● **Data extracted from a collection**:
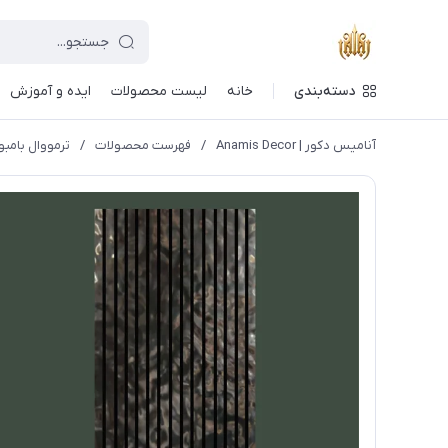
دسته‌بندی
خانه
لیست محصولات
ایده و آموزش
آنامیس دکور | Anamis Decor
/
فهرست محصولات
/
ترمووال بامبو پ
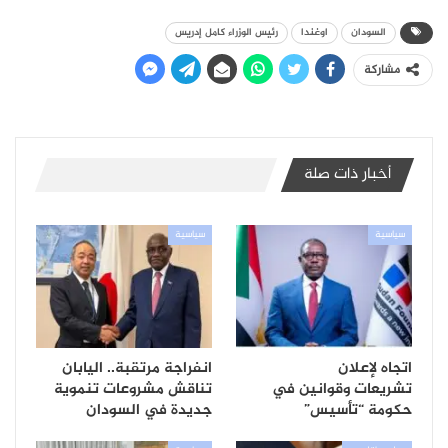
السودان
اوغندا
رئيس الوزراء كامل إدريس
مشاركة
أخبار ذات صلة
سياسية
سياسية
اتجاه لإعلان
انفراجة مرتقبة.. اليابان
تشريعات وقوانين في
تناقش مشروعات تنموية
حكومة “تأسيس”
جديدة في السودان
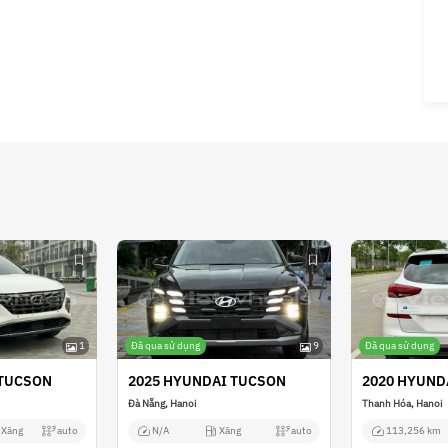
1
Đã qua sử dụng
9
Đã qua sử dụng
 TUCSON
2025 HYUNDAI TUCSON
2020 HYUND
Đà Nẵng, Hanoi
Thanh Hóa, Hanoi
Xăng
auto
N/A
Xăng
auto
113,256 km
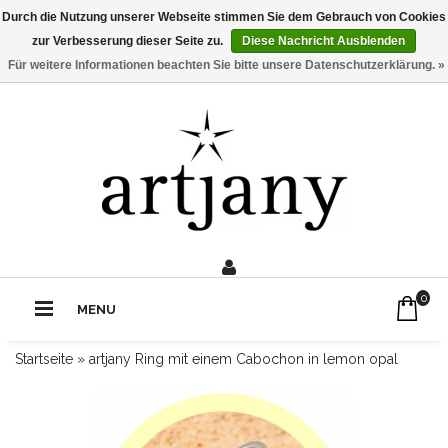
Durch die Nutzung unserer Webseite stimmen Sie dem Gebrauch von Cookies
zur Verbesserung dieser Seite zu.
Diese Nachricht Ausblenden
Für weitere Informationen beachten Sie bitte unsere Datenschutzerklärung. »
0211 - 210 310 2
Rufe uns an:
0
MENU
Startseite
»
artjany Ring mit einem Cabochon in lemon opal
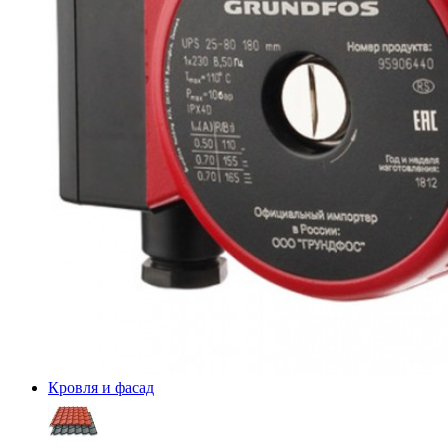
Кровля и фасад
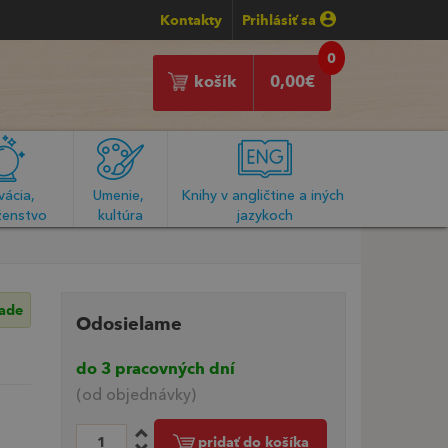
Kontakty
Prihlásiť sa
0
košík
0,00
€
ácia, 
Umenie, 
Knihy v angličtine a iných 
enstvo
kultúra
jazykoch
lade
Odosielame
do 3 pracovných dní
(od objednávky)
pridať do košíka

● **ABOUT THIS TASK**: The job here is to write out the records exactly, pictures excluded.

● **WRITTEN ANSWER**:
دسته‌بندی
خانه
لیست محصولات
ایده و آموزش
آنامیس دکور | Anamis Decor
/
فهرست محصولات
/
ترمووال بامبو پ
السودان
اوغندا
رئيس الوزراء كامل إدريس
مشاركة
أخبار ذات صلة
سياسية
سياسية
اتجاه لإعلان
انفراجة مرتقبة.. اليابان
تشريعات وقوانين في
تناقش مشروعات تنموية
حكومة “تأسيس”
جديدة في السودان
1
Đã qua sử dụng
9
Đã qua sử dụng
 TUCSON
2025 HYUNDAI TUCSON
2020 HYUND
Đà Nẵng, Hanoi
Thanh Hóa, Hanoi
Xăng
auto
N/A
Xăng
auto
113,256 km
Durch die Nutzung unserer Webseite stimmen Sie dem Gebrauch von Cookies
zur Verbesserung dieser Seite zu.
Diese Nachricht Ausblenden
Für weitere Informationen beachten Sie bitte unsere Datenschutzerklärung. »
0211 - 210 310 2
Rufe uns an:
0
MENU
Startseite
»
artjany Ring mit einem Cabochon in lemon opal
Кровля и фасад
Kontakty
Prihlásiť sa
0
košík
0,00
€
ácia, 
Umenie, 
Knihy v angličtine a iných 
enstvo
kultúra
jazykoch
lade
Odosielame
do 3 pracovných dní
(od objednávky)
pridať do košíka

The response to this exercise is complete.